### PROBLEM STATEMENT
Each line of the data below that includes the string "regalo" must be copied.

### INPUT MATERIAL
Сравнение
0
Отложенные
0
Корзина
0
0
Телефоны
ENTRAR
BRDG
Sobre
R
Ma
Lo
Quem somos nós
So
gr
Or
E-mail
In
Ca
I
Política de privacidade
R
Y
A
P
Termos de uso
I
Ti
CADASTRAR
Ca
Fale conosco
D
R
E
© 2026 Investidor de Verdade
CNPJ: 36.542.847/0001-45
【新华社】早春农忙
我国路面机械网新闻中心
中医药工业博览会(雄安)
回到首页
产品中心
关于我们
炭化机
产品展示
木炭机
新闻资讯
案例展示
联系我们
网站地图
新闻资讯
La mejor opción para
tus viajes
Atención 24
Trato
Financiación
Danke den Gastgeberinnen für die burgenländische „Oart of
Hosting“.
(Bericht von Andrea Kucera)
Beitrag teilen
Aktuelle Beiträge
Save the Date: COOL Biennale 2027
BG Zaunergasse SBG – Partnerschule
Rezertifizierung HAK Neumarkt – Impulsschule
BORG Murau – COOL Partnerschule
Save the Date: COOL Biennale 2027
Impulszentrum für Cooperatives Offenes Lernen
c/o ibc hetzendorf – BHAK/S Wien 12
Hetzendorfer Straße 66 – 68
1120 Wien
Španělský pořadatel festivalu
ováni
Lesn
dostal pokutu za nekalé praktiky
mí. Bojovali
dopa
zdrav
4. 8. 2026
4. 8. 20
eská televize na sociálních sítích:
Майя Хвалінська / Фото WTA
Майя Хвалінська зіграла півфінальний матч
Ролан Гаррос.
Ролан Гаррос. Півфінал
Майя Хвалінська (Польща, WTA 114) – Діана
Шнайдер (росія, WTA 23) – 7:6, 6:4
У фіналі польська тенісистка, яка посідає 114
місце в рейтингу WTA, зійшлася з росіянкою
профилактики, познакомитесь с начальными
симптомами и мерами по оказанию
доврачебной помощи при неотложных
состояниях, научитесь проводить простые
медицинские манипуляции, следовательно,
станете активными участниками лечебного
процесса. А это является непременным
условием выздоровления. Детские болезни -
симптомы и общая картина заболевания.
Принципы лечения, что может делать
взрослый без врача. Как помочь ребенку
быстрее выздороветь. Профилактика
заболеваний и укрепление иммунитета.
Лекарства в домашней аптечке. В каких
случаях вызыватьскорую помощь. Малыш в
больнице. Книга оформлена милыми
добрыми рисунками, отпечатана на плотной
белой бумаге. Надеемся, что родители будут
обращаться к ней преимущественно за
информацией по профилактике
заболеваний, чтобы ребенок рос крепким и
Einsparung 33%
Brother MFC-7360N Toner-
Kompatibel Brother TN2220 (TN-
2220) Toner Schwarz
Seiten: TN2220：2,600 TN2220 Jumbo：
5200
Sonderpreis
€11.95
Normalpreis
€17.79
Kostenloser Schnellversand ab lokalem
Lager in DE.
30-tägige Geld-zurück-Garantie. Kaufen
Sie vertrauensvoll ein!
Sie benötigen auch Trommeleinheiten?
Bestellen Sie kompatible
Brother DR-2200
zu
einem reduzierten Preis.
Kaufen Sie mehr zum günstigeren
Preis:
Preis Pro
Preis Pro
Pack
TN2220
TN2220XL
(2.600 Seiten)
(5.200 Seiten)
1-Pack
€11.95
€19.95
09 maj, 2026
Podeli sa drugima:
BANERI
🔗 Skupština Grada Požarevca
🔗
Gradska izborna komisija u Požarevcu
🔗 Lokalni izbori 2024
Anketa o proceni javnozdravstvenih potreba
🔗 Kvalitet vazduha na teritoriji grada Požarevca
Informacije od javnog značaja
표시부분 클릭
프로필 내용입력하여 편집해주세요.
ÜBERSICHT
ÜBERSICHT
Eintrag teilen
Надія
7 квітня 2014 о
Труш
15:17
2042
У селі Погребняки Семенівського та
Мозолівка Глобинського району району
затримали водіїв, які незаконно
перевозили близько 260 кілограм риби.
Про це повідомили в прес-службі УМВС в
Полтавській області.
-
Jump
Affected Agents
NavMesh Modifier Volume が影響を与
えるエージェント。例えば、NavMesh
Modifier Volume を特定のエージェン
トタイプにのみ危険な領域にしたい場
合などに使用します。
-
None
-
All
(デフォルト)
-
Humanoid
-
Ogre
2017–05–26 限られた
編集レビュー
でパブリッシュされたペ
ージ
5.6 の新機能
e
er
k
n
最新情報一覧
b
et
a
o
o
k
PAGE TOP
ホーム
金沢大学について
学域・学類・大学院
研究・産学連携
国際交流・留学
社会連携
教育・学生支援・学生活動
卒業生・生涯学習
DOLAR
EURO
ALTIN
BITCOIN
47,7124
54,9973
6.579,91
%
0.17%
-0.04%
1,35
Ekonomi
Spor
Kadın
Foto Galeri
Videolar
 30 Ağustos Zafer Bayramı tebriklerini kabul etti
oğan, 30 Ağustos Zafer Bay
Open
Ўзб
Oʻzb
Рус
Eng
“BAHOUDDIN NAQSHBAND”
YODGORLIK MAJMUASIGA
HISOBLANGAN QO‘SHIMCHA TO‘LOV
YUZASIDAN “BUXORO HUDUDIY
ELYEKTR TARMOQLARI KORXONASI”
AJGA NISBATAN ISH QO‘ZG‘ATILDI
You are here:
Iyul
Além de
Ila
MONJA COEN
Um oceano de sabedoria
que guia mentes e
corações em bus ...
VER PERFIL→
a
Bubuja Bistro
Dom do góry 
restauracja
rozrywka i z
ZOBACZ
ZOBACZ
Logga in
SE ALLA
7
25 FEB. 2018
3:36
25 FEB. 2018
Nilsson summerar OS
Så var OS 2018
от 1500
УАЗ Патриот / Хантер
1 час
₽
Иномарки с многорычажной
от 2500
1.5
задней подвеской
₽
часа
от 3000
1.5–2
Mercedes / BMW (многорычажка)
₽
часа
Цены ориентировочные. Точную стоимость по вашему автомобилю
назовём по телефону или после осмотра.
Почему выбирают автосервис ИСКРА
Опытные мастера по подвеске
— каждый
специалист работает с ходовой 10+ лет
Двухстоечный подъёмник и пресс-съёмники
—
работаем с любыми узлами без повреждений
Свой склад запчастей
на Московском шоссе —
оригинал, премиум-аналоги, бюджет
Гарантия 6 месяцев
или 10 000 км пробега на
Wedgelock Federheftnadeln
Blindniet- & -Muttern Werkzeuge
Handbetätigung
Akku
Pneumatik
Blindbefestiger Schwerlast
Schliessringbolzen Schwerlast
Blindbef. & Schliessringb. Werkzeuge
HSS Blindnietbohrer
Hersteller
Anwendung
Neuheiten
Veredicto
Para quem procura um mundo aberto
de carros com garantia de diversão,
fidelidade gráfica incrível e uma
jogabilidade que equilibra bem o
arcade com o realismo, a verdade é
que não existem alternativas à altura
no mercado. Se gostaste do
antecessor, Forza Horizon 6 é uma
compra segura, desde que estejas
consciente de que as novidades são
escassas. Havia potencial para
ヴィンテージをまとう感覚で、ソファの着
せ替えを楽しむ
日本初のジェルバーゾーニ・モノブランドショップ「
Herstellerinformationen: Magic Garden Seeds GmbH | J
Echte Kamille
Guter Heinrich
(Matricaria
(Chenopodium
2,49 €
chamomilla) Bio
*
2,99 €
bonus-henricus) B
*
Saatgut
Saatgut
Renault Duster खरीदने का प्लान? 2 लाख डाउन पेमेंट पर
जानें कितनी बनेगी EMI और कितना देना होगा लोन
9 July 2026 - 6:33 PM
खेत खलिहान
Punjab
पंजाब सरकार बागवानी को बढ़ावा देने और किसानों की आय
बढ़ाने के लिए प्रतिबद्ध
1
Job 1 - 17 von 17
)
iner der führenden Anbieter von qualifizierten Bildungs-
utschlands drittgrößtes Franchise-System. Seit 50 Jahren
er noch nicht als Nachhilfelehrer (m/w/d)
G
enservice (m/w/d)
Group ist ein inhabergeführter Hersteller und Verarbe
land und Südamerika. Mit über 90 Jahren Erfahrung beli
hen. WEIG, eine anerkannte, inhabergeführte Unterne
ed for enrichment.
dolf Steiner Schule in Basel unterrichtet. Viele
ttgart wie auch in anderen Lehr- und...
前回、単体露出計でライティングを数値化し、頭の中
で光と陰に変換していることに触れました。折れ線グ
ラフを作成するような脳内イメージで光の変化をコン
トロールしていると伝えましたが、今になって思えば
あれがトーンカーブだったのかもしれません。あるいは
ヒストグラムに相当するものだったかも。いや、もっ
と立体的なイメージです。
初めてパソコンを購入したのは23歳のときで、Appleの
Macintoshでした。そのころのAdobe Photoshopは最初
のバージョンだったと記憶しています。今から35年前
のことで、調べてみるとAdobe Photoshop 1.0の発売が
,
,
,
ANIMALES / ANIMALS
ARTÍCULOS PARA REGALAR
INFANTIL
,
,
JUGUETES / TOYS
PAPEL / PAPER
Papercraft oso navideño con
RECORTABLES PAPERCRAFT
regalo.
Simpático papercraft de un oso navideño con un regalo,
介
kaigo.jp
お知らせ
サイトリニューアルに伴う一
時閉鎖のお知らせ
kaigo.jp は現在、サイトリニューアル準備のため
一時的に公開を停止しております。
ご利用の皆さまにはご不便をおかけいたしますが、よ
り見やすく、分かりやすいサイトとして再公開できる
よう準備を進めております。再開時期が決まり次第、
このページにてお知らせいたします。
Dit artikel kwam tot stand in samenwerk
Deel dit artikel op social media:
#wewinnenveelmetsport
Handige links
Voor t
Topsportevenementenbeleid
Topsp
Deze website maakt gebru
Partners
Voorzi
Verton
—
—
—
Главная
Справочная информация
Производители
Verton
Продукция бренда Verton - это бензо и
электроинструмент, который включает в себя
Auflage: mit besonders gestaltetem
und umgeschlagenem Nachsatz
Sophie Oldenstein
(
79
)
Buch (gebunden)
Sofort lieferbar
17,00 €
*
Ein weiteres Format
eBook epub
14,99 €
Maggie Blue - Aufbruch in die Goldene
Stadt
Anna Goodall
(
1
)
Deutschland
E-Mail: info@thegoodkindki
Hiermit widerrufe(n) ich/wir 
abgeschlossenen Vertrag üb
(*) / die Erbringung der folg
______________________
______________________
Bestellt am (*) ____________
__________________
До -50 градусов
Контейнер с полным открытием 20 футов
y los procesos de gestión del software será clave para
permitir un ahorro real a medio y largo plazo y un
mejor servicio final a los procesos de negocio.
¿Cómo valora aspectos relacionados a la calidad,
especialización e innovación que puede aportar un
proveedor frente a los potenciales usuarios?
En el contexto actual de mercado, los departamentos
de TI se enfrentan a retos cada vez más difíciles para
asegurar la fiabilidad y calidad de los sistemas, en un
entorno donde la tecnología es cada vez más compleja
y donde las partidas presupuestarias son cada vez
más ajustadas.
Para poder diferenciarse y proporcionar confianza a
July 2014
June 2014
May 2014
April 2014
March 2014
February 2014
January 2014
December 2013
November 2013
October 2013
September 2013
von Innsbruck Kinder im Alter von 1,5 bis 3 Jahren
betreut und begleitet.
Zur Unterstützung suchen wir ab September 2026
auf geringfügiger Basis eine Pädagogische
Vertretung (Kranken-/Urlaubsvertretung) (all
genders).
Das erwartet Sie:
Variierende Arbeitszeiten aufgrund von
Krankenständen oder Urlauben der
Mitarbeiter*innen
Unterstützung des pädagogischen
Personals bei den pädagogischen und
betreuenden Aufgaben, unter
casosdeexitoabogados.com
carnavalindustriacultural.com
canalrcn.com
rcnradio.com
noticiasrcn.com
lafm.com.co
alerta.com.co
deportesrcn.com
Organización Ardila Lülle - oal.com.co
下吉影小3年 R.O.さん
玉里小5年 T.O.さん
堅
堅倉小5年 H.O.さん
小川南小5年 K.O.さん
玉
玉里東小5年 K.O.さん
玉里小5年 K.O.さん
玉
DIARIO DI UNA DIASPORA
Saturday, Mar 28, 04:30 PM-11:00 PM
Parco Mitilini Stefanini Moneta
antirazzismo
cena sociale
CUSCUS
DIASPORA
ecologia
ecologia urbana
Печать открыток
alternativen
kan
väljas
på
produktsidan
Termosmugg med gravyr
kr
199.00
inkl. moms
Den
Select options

### TASK RESPONSE
regalo.
Simpático papercraft de un oso navideño con un regalo,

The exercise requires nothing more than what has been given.